Constraints on the Broad Line Region Properties and Extinction in Local Seyferts

TL;DR

This study uses high-resolution optical to near-infrared spectra of nearby Seyfert 1 galaxies to determine the physical conditions, extinction, and location of the broad line region, revealing its proximity to the dust sublimation radius and the nature of obscuring structures.

Contribution

First simultaneous optical to near-infrared observations combined with photoionization models to constrain BLR properties and extinction in Seyfert galaxies.

Findings

BLR gas density around 10^11 cm^-3

Extinction A_V ≤ 3 in Seyfert 1-1.5s, 4-8 in Seyfert 1.8-1.9s

BLR obscuration occurs on scales smaller than the NLR

Abstract

We use high spectral resolution (R > 8000) data covering 3800-13000\r{A} to study the physical conditions of the broad line region (BLR) of nine nearby Seyfert 1 galaxies.

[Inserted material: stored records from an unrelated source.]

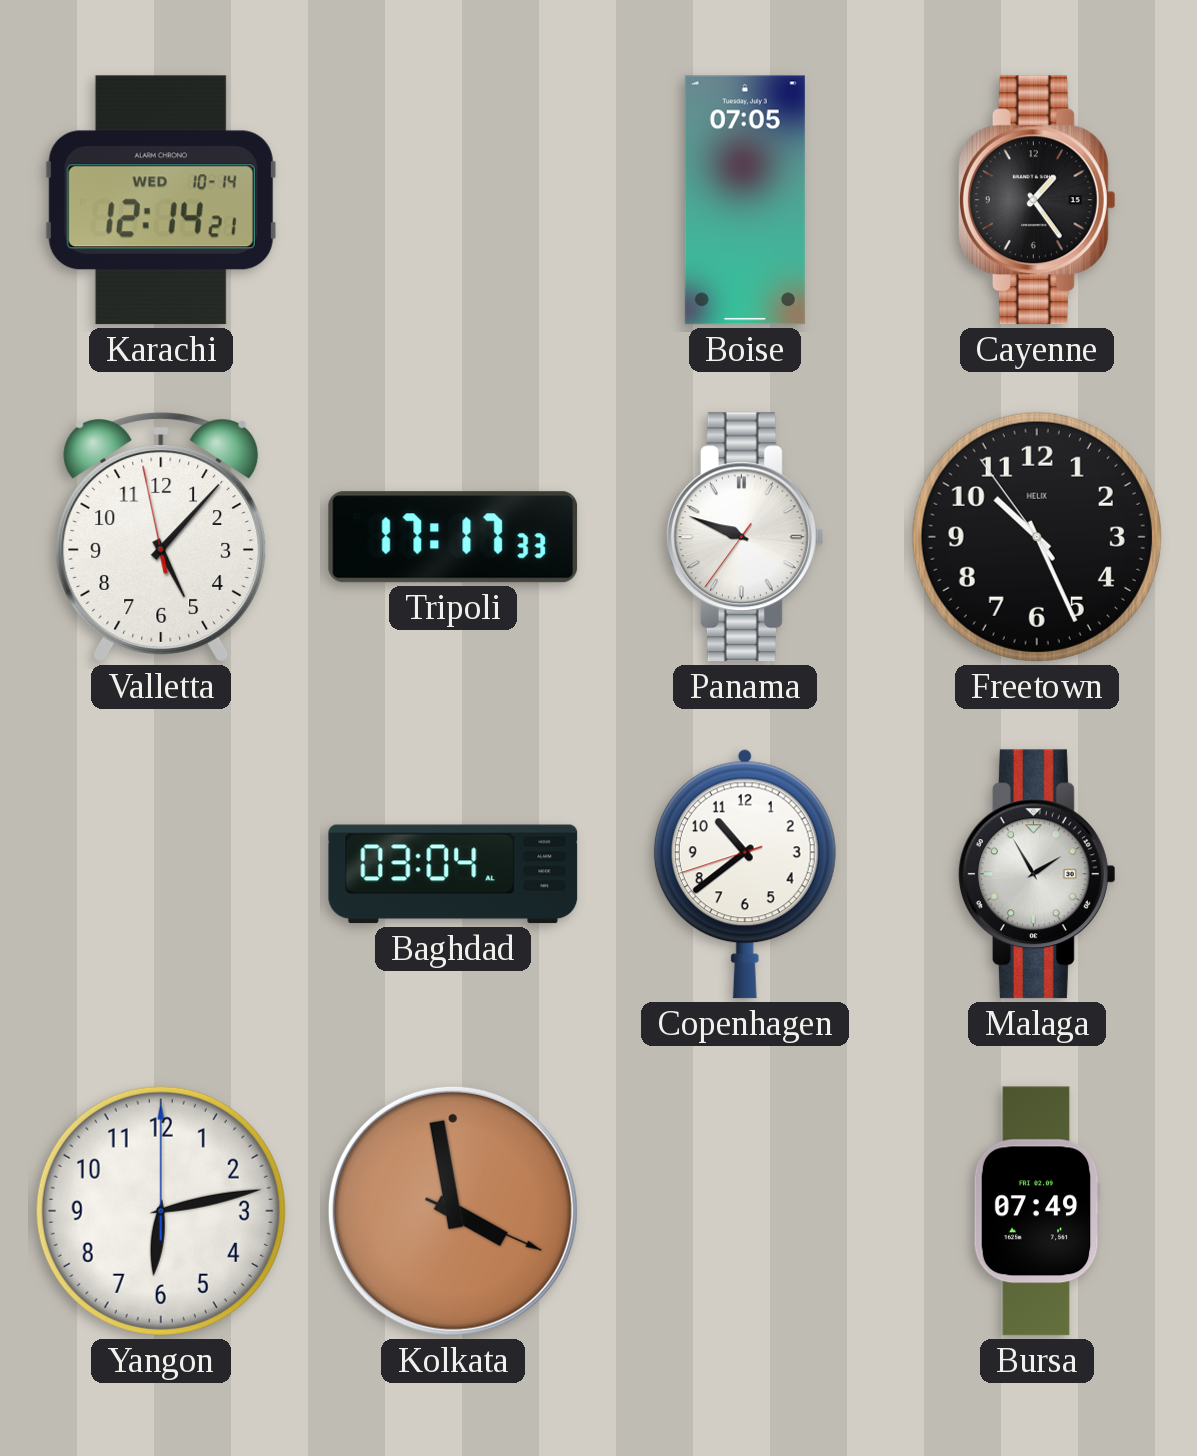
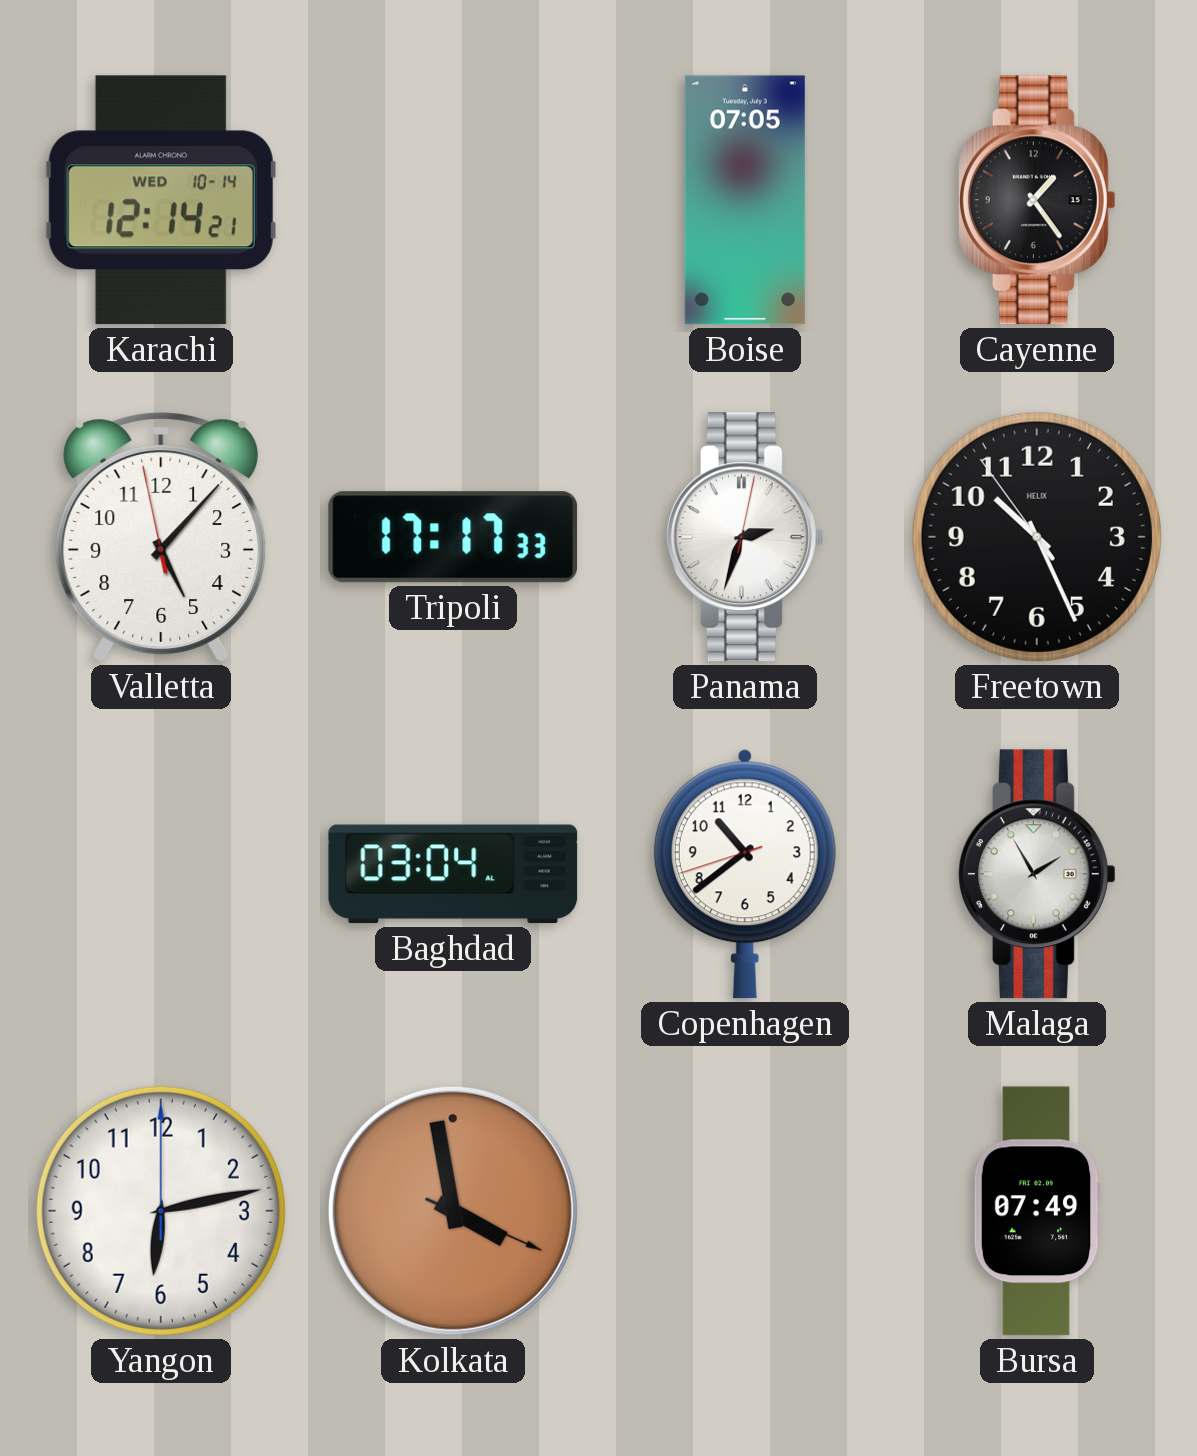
Panama: 9:48 -> 2:33
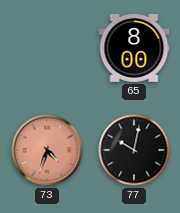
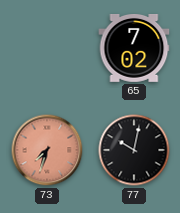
65: 8:00 -> 7:02
73: 4:33 -> 7:33
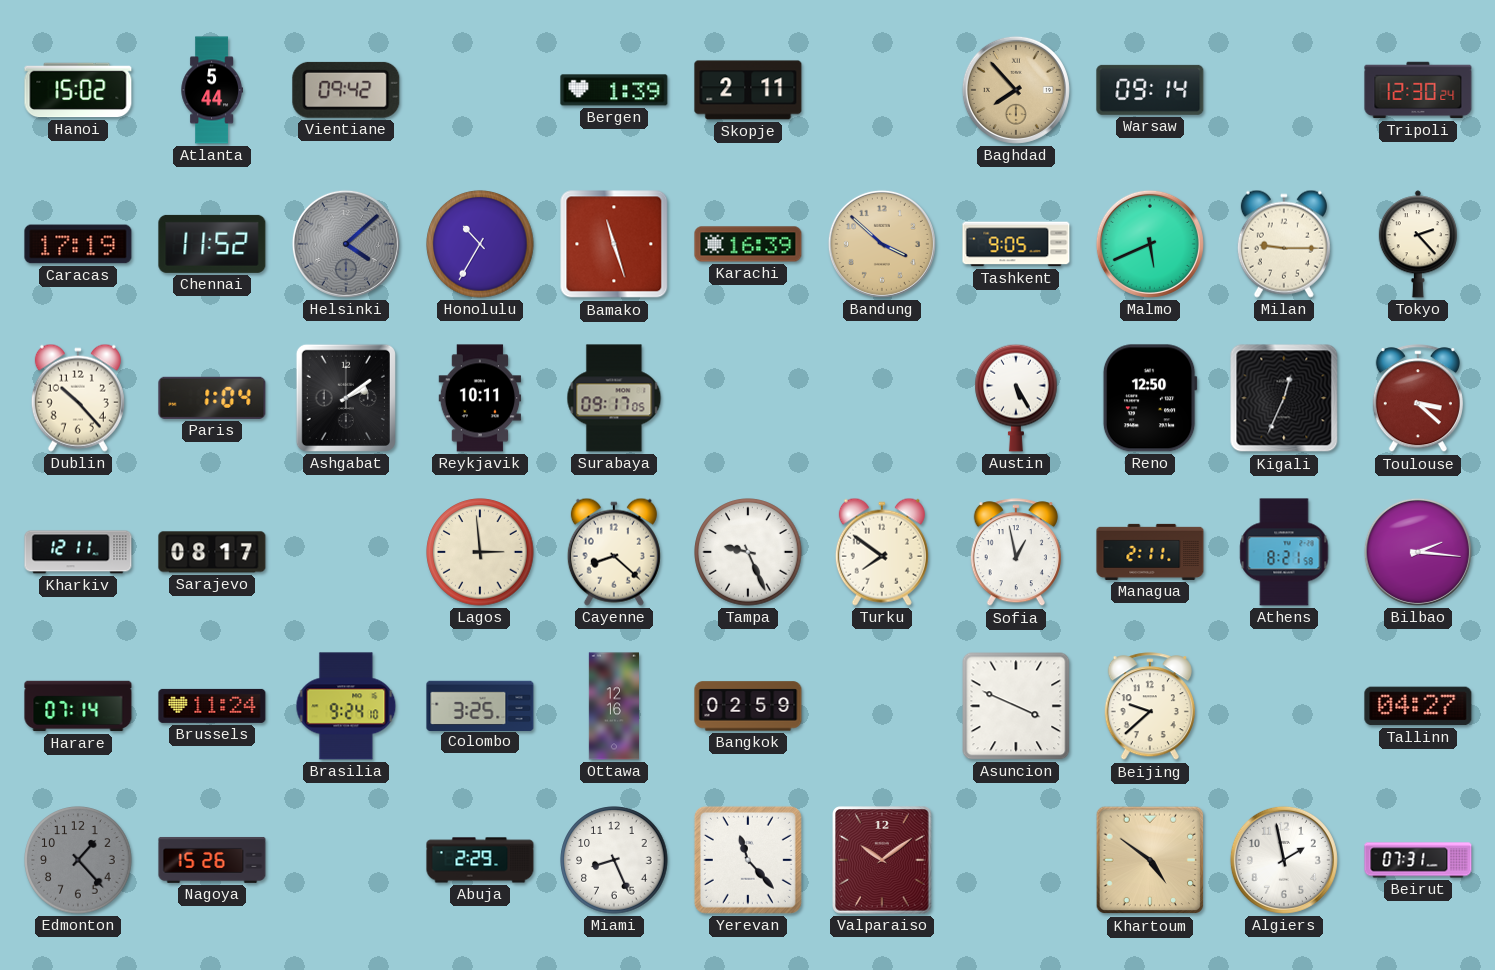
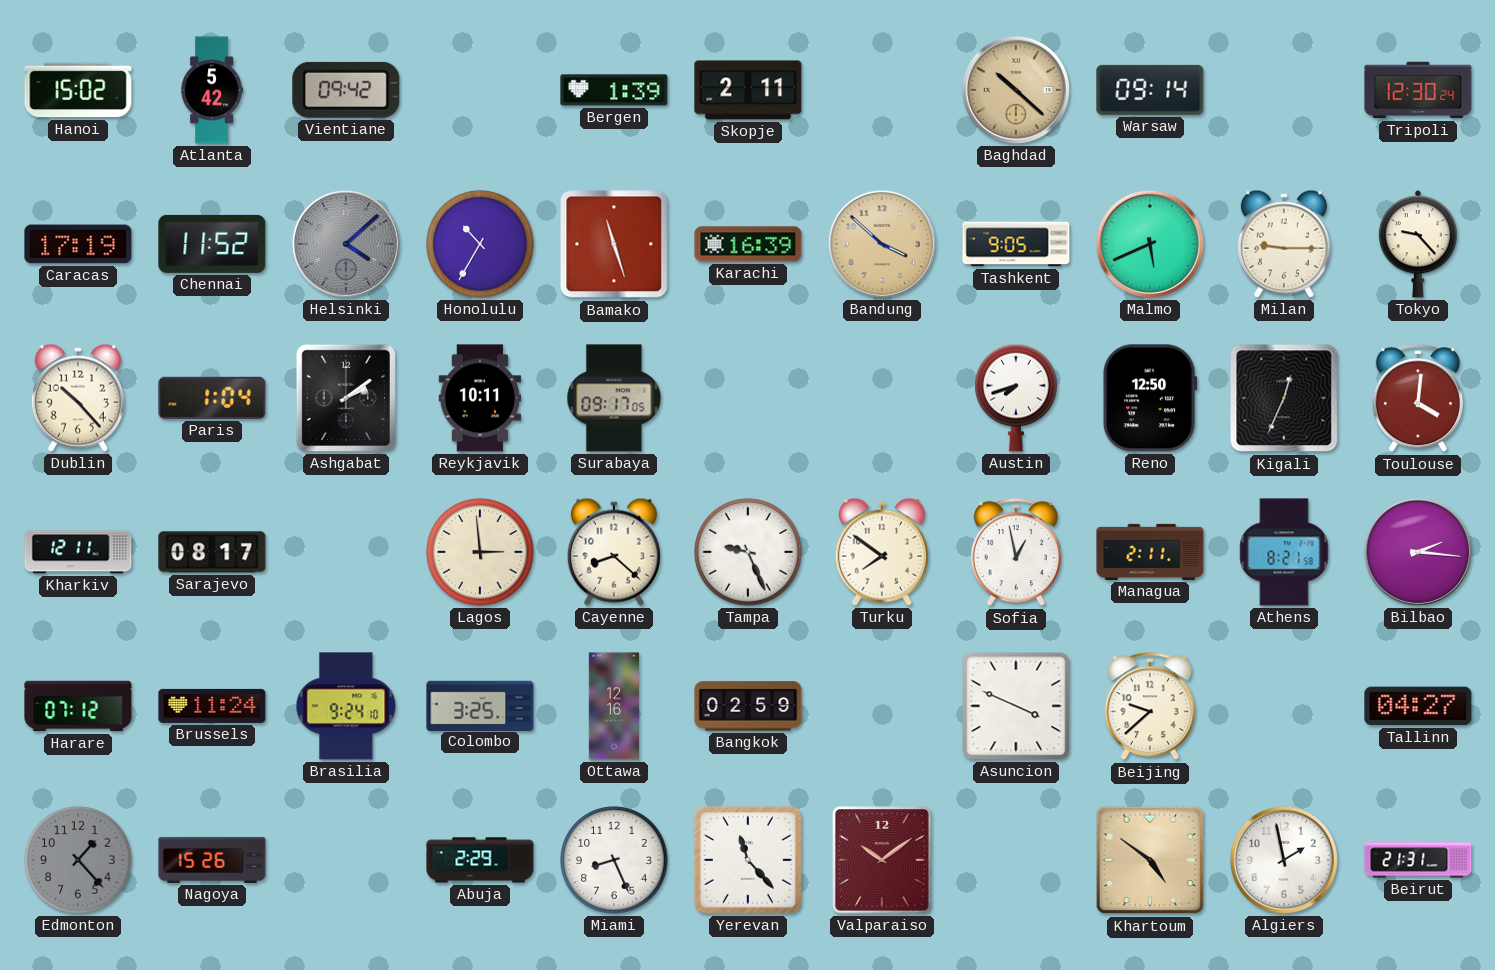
Atlanta: 5:44 -> 5:42
Baghdad: 7:53 -> 10:22
Tokyo: 2:23 -> 9:23
Austin: 5:25 -> 7:42
Toulouse: 3:22 -> 4:01
Harare: 07:14 -> 07:12
Beirut: 07:31 -> 21:31
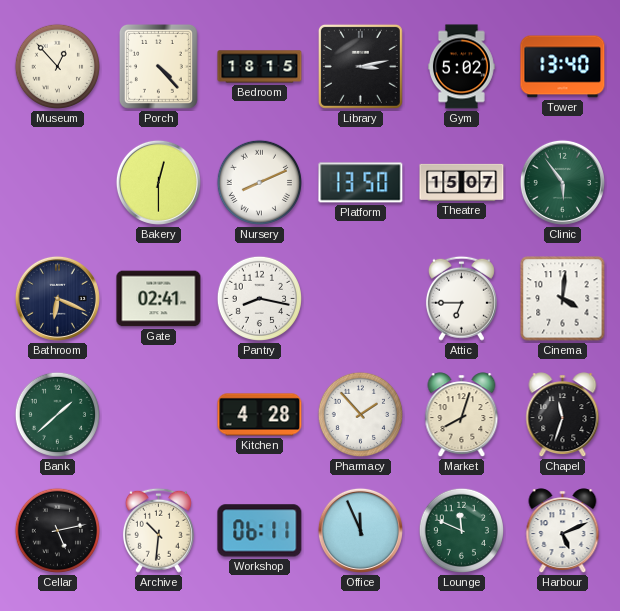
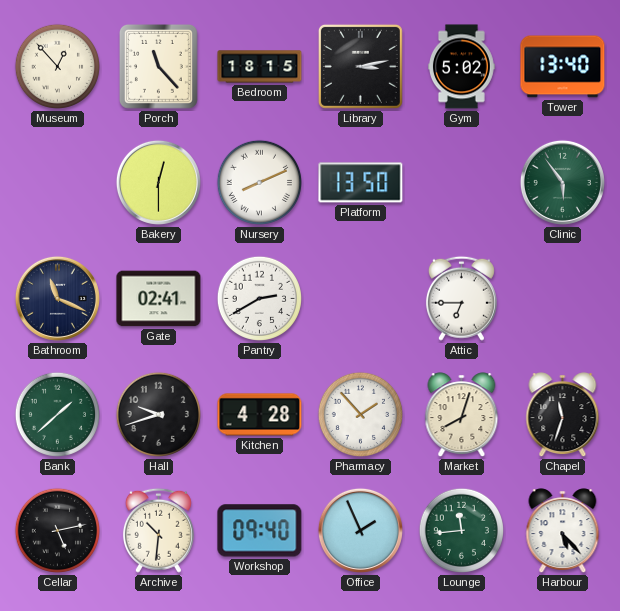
Porch: 4:23 -> 11:23
Theatre: 15:07 -> none
Bathroom: 6:19 -> 11:19
Pantry: 8:17 -> 2:40
Cinema: 4:01 -> none
Hall: none -> 9:42
Workshop: 06:11 -> 09:40
Office: 11:56 -> 1:56
Lounge: 11:49 -> 11:44
Harbour: 5:11 -> 5:23
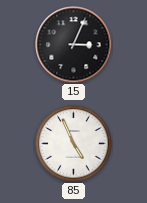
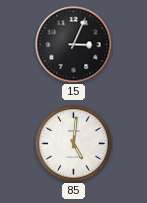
85: 4:56 -> 5:01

Up to six broad HI lines are present in each spectrum. A comparison - for the first time using simultaneous optical to near-infrared observations - to photoionisation calculations with our devised simple scheme yields the extinction to the BLR at the same time as determining the density and photon flux, and hence distance from the nucleus, of the emitting gas. This points to a typical density for the HI emitting gas of 10$^{11}$cm$^{-3}$ and shows that a significant amount of this gas lies at regions near the dust sublimation radius, consistent with theoretical predictions. We also confirm that in many objects the line ratios are far from case B, the best-fit intrinsic broad-line H$\alpha$/H$\beta$ ratios being in the range 2.5-6.6 as derived with our photoionization modeling scheme. The extinction to the BLR, based on independent estimates from HI and HeII lines, is A$_V$ $\le$ 3 for Seyfert 1-1.5s, while Seyfert 1.8-1.9s have A$_V$ in the range 4-8. A comparison of the extinction towards the BLR and narrow line region (NLR) indicates that the structure obscuring the BLR exists on scales smaller than the NLR. This could be the dusty torus, but dusty nuclear spirals or filaments could also be responsible. The ratios between the X-ray absorbing column N$_H$ and the extinction to the BLR are consistent with the Galactic gas-to-dust ratio if N$_H$ variations are considered.